Wat zijn zachte quota?
“Doelstellingen moet ambitieus zijn, maar wel realistisch en niet keihard. We moeten bepaalde cijfers nastreven. Bijvoorbeeld minstens drie decanen vrouw en 25 procent van de hoogleraren vrouw. Als we een quotum niet halen, zou dat geen drama moeten zijn, op voorwaarde dat we die andere quota wel halen. Als dat ook niet lukt, hebben we wel echt iets om uit te leggen. Dat noem ik soft quota.”

Groeit het aandeel vrouwelijke professoren op die manier wel snel genoeg?
“Als het aandeel vrouwelijke hoogleraren in 2025 maar 24 procent is, mogen we dan alleen nog vrouwen aannemen? Als we die aanpak hanteren, zetten we onszelf klem. Dat vind ik super onhandig. Onze opdracht is om de golf die door generaties heen beweegt vrij baan te geven. Toen ik studeerde, waren er bijna geen meisjes bij mijn opleiding. Het is logisch dat er nu weinig vrouwelijke hoogleraren zijn van mijn generatie binnen mijn vakgebied. Door de jaren heen nam het aantal vrouwen toe. Inmiddels zien we dat 30 procent van de universitair docenten vrouw is. Slechts 17,4 procent van de hoogleraren. Daar zit dus een mismatch. Er haken onderweg naar de top meer vrouwen af. De pijplijn lekt. Daar moeten we wat aan doen. Telkens als een vrouw afscheid neemt, willen we met haar in gesprek. Als ze weggaat omdat ze elders een betere baan heeft gevonden, prima. Gefeliciteerd. We moeten wel achterhalen wat die andere baan leuker maakt. Gaat ze weg vanwege ouderwetse mannen die haar niet de erkenning geven die ze verdient? Dat belangrijke informatie waar we wat mee moeten.”

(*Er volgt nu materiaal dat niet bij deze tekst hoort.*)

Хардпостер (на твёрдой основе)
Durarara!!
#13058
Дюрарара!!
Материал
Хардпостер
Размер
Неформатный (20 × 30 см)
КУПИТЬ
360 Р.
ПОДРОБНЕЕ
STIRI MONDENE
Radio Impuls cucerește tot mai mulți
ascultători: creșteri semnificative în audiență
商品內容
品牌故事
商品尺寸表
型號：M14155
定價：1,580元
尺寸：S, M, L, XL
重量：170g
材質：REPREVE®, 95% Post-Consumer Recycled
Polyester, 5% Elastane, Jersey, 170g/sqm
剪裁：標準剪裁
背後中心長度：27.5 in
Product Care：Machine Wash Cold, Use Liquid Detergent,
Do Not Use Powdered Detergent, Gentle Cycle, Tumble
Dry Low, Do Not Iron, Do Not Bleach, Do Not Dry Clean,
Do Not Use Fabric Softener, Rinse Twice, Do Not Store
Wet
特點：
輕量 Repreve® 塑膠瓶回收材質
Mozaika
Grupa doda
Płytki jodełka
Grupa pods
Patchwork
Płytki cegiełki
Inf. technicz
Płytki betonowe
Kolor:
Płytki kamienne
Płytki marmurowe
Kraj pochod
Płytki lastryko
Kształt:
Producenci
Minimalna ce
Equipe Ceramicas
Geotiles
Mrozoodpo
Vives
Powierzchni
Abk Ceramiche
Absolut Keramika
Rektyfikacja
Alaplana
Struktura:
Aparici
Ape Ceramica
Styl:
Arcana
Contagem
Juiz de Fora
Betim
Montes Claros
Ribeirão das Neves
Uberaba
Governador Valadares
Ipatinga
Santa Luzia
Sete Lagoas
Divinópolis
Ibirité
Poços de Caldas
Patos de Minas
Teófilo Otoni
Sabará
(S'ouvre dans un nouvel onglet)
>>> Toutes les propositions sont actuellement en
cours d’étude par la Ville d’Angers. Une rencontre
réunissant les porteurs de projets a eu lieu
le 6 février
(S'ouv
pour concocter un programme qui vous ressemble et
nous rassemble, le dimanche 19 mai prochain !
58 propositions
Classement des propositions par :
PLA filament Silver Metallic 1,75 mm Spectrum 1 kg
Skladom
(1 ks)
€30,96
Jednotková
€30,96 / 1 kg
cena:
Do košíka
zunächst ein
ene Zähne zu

U zou ook hogere doelen kunnen stellen, om naar iedereen uit te stralen dat het de TU menens is. De boel wat forceren zodat je rolmodellen creëert. Meisjes moeten toch zien dat er vrouwelijke hoogleraren zijn?
“Harde quota gaan ons niet verder brengen. Stel, je bent op zoek naar een hoogleraar gespecialiseerd in dijkverzwaring. Wereldwijd zijn misschien maar twintig mensen die voor de functie kwalificeren. Als er daarvan drie vrouw zijn, kun je het jezelf knap lastig maken als je per se een vrouw wilt aannemen. Een vacature kan zo lange tijd vacant blijven. Ik betwijfel of dat gezond is voor de organisatie.”

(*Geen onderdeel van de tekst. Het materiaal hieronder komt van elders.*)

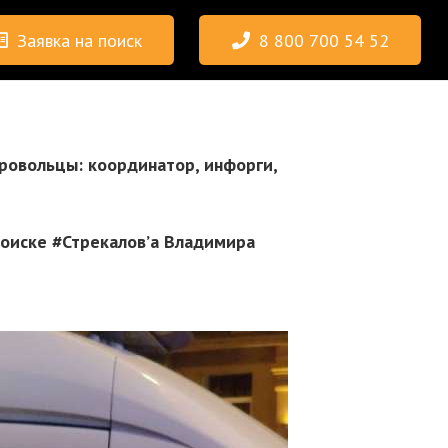
Заявка на поиск
8 800 700 54 52
бровольцы: координатор, инфорги,
поиске #Стрекалов’а Владимира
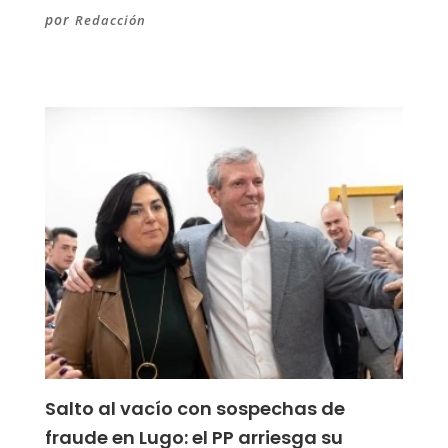
por
Redacción
Salto al vacío con sospechas de
fraude en Lugo: el PP arriesga su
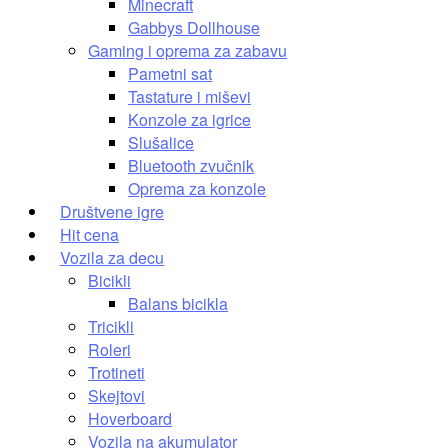
Minecraft
Gabbys Dollhouse
Gaming i oprema za zabavu
Pametni sat
Tastature i miševi
Konzole za igrice
Slušalice
Bluetooth zvučnik
Oprema za konzole
Društvene igre
Hit cena
Vozila za decu
Bicikli
Balans bicikla
Tricikli
Roleri
Trotineti
Skejtovi
Hoverboard
Vozila na akumulator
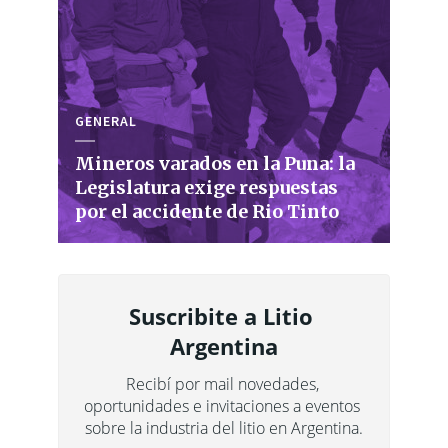
GENERAL
Mineros varados en la Puna: la
Legislatura exige respuestas
por el accidente de Rio Tinto
Suscribite a Litio 
Argentina
Recibí por mail novedades, 
oportunidades e invitaciones a eventos 
sobre la industria del litio en Argentina.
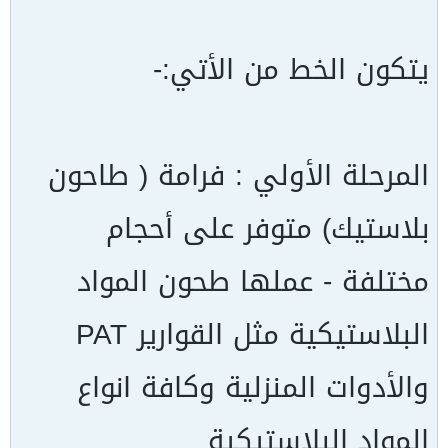
يتكون الخط من الأتي:-
المرحلة الأولي : فرامة ( طاحون
بلاستيك) متوفر على أحجام
مختلفة - عملها طحون المواد
البلاستيكية مثل القوارير PAT
والأدوات المنزلية وكافة انواع
المواد البلاستيكية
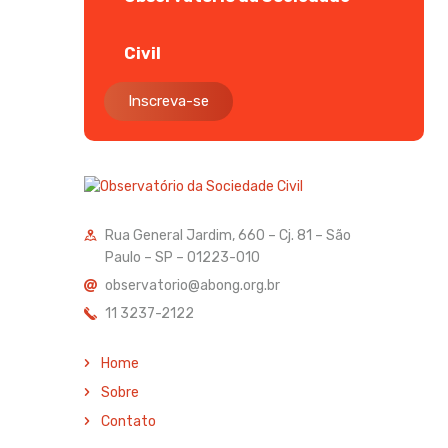
Civil
Inscreva-se
Rua General Jardim, 660 – Cj. 81 – São
Paulo – SP – 01223-010
observatorio@abong.org.br
11 3237-2122
Home
Sobre
Contato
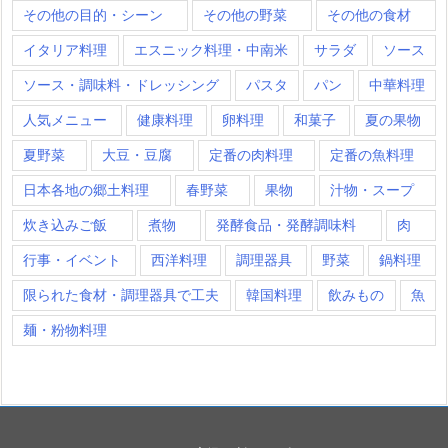
その他の目的・シーン
その他の野菜
その他の食材
イタリア料理
エスニック料理・中南米
サラダ
ソース
ソース・調味料・ドレッシング
パスタ
パン
中華料理
人気メニュー
健康料理
卵料理
和菓子
夏の果物
夏野菜
大豆・豆腐
定番の肉料理
定番の魚料理
日本各地の郷土料理
春野菜
果物
汁物・スープ
炊き込みご飯
煮物
発酵食品・発酵調味料
肉
行事・イベント
西洋料理
調理器具
野菜
鍋料理
限られた食材・調理器具で工夫
韓国料理
飲みもの
魚
麺・粉物料理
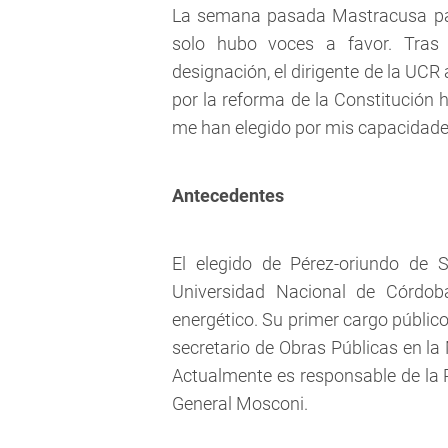
La semana pasada Mastracusa pasó
solo hubo voces a favor. Tras
designación, el dirigente de la UCR
por la reforma de la Constitución 
me han elegido por mis capacidades
Antecedentes
El elegido de Pérez-oriundo de S
Universidad Nacional de Córdob
energético. Su primer cargo públi
secretario de Obras Públicas en la
Actualmente es responsable de la R
General Mosconi.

Maar nu kijkt u alleen naar een deelgebied binnen Civiele Techniek. Je kunt ook kijken naar vakgebieden waar veel vrouwen werken om te compenseren voor vakgebieden waar er weinig zijn.
“Dan moet een andere faculteit het probleem oplossen. Die ziet zich geconfronteerd met steeds hoger oplopende quota. Het systeem stokt dan op een gegeven moment.
Zachte quota impliceren natuurlijk niet dat we achterover leunen en er vanuit gaan dat het vanzelf goed komt. Van bovenaf moeten we met soft quota duidelijk maken dat het ons menens is. We weten dat we scherper moeten zijn. Als we een vacature uitzetten en er reageren geen vrouwen op, dan kijken we of we de tekst moeten aanpassen, zodat vrouwen zich meer geroepen voelen om te reageren. Vacatures zijn wel eens zo opgesteld dat het lijkt of je een schaap met vijf poten moet zijn om in aanmerking te komen. Vrouwen laten zich daar sneller door afschrikken.”

‘In gebieden waaruit we weinig studenten trekken, willen we contact leggen met middelbare scholen’

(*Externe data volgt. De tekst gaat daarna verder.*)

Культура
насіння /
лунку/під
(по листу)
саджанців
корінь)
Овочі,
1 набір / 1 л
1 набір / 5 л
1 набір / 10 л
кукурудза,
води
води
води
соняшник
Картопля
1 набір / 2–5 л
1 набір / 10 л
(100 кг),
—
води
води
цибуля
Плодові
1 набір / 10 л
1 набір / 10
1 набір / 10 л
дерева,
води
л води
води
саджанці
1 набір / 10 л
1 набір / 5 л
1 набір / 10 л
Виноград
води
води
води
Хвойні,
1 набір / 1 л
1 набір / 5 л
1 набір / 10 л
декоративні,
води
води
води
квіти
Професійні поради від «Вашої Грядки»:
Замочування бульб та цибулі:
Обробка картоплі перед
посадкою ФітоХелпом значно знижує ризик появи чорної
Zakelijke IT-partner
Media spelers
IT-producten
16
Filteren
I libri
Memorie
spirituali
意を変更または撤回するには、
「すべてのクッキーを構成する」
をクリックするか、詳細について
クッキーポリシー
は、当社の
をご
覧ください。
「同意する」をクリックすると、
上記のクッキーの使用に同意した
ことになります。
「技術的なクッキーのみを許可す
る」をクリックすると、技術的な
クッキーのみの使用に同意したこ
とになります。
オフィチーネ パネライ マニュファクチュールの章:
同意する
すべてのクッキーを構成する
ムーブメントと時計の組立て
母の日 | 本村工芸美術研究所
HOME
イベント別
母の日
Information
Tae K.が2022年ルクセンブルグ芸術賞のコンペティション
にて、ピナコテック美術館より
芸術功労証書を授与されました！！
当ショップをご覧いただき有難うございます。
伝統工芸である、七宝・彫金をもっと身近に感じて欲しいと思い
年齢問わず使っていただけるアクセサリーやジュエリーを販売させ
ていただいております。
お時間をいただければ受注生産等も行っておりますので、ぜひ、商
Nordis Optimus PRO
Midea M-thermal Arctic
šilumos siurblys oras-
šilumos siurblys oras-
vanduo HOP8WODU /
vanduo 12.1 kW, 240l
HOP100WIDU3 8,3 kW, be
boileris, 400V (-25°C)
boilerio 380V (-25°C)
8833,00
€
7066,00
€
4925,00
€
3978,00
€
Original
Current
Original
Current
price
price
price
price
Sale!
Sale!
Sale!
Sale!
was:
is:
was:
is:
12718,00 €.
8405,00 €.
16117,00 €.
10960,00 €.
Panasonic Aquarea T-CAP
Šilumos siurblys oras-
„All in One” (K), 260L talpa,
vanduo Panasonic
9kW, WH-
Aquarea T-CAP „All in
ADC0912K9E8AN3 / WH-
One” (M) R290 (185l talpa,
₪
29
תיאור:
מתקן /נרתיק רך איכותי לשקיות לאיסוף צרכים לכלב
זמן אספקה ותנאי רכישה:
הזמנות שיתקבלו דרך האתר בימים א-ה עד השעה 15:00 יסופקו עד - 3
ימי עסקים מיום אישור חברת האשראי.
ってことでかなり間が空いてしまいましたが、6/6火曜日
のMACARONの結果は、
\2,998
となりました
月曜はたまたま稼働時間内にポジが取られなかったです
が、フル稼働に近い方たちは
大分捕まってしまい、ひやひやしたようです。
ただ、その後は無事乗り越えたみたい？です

U zei tijdens de Diversity & Inclusion Week ook dat u wilt dat jongeren uit achterstandswijken vaker kiezen voor een studie in Delft. Is dat een belangrijke ambitie van de TU?
“Zeker. We zijn een publieke instelling. Het is onze kerntaak en maatschappelijke verantwoordelijkheid om jonge mensen aan te nemen en richting de top van de wereld te brengen in de disciplines waar wij actief op zijn. Een belangrijk element is dat wij zo min mogelijk sorteren op andere kwalificaties dan talent en interesse. We moeten open staan voor iedereen.
Toch zie je bij ons een oververtegenwoordiging van jongeren uit de meer elitaire laag van de samenleving. Al lang voordat studenten bij ons terechtkomen heeft er een voorselectie plaatsgevonden langs socio-economische lijnen. Dat heeft te maken met hoe mensen al op jonge leeftijd gevormd worden door de maatschappij. Wij zijn het laatste station in het onderwijs. Jongeren met laagopgeleide ouders doen minder vaak vwo, en als ze het al doen, kiezen ze voor hun vervolgopleiding minder vaak voor bètastudies, omdat die als lastig, en dus risicovoller, bekend staan.”

Wat kan de TU doen?
“Uitzoeken waar onze studenten vandaan komen, door hun postcodes tegen het licht te houden. In gebieden waaruit we weinig studenten trekken, willen we contact leggen met middelbare scholen en vragen of we onze studentambassadeurs langs mogen sturen. Die ambassadeurs moeten we zorgvuldig kiezen. We willen de stereotypering van de witte jongen met een dikke bril voorkomen. We willen kijken of we zo beter voor het voetlicht kunnen brengen dat de TU toegankelijk en geïnteresseerd is in alle jonge mensen met de juiste interesses en de juiste intellectuele bagage.”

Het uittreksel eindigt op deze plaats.